De analoge plankaart bevat alle te verbeelden informatie. Het gaat hierbij om het plangebied, de (dubbel)bestemmingen, de aanduidingen en de verklaringen. Bestemmingen moeten voorts worden vastgesteld met gebruikmaking van een duidelijke ondergrond.

Op de plankaart komt een groot aantal kleuren, lijnen, arceringen en symbolen voor. Om een duidelijk onderscheid te laten zien, is voor verschillende lijnsoorten, lijndiktes, arceringen en symbolen gekozen.

Legenda

De plankaart van het bestemmingsplan bevat een legenda. Dit is een verklaring van de gebruikte bestemmingen, uit te werken bestemmingen, dubbelbestemmingen en aanduidingen, lijnen, vlakken, kleuren, arceringen, coderingen en symbolen. In de legenda is de volgorde van de bestemmingen, uit te werken bestemmingen, dubbelbestemmingen en aanduidingen alfabetisch.

De regels

De indeling in hoofdstukken waarin de regels zijn opgenomen, kent de volgende vaste volgorde.

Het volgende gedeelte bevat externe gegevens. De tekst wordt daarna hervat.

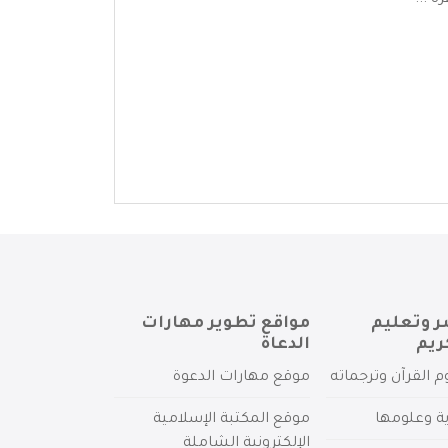
 ...
ر وتعليم
مواقع تطوير مهارات
ريم
الدعاة
م القرآن وترجماته
موقع مهارات الدعوة
ية وعلومها
موقع المكتبة الإسلامية
الإلكترونية الشاملة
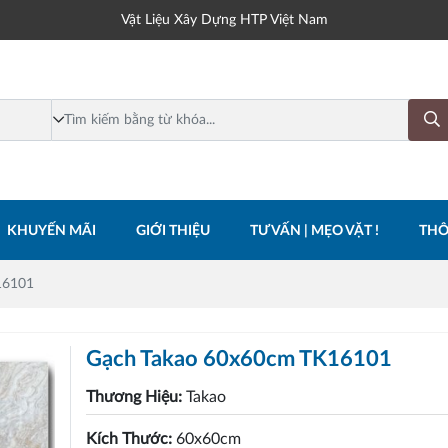
Vật Liệu Xây Dựng HTP Việt Nam
KHUYẾN MÃI
GIỚI THIỆU
TƯ VẤN | MẸO VẶT !
THÔ
16101
Gạch Takao 60x60cm TK16101
Thương Hiệu:
Takao
Kích Thước:
60x60cm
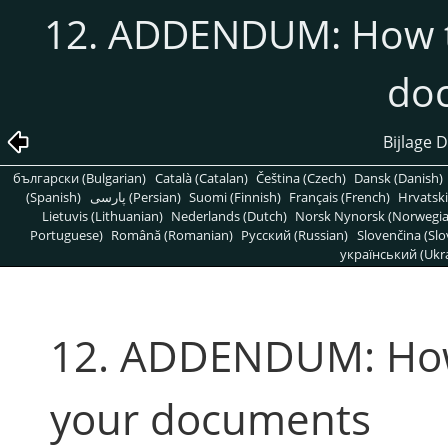
12. ADDENDUM: How to
do
Bijlage D
български (Bulgarian)
Català (Catalan)
Čeština (Czech)
Dansk (Danish)
(Spanish)
پارسی (Persian)
Suomi (Finnish)
Français (French)
Hrvatski
Lietuvis (Lithuanian)
Nederlands (Dutch)
Norsk Nynorsk (Norwegi
Portuguese)
Română (Romanian)
Pусский (Russian)
Slovenčina (Slo
український (Ukra
12. ADDENDUM: How 
your documents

  • In Hoofdstuk 1: Inleidende regels worden in de regels gehanteerde begrippen, voor zover nodig, gedefinieerd en wordt de wijze van meten bepaald.
  • In Hoofdstuk 2: Bestemmingsregels worden in alfabetische volgorde van de naam van de bestemmingen de regels gegeven waarmee die bestemmingen zoals die op de plankaart voorkomen, nader worden omschreven.
  • Hoofdstuk 3: Algemene regels bevat een aantal regels (voorheen bepalingen genoemd) die voor alle bestemmingen gelden, zoals een antidubbeltelbepaling, de bepaling welke wettelijke regeling van toepassing is, dan wel bepalingen die voor de nodige flexibiliteit kunnen zorgen, zoals algemene afwijkings- of wijzigingsregels).
  • Hoofdstuk 4: Overgangs- en slotregels ten slotte geeft overgangsrecht voor bestaand gebruik en bestaande bebouwing en de titel van het bestemmingsplan.

Een bestemmingsregel behoeft niet al deze elementen te bevatten. Dit is afhankelijk van de aard van de bestemming. Alle bestemmingen bevatten wel een bestemmingsomschrijving en bouwregels.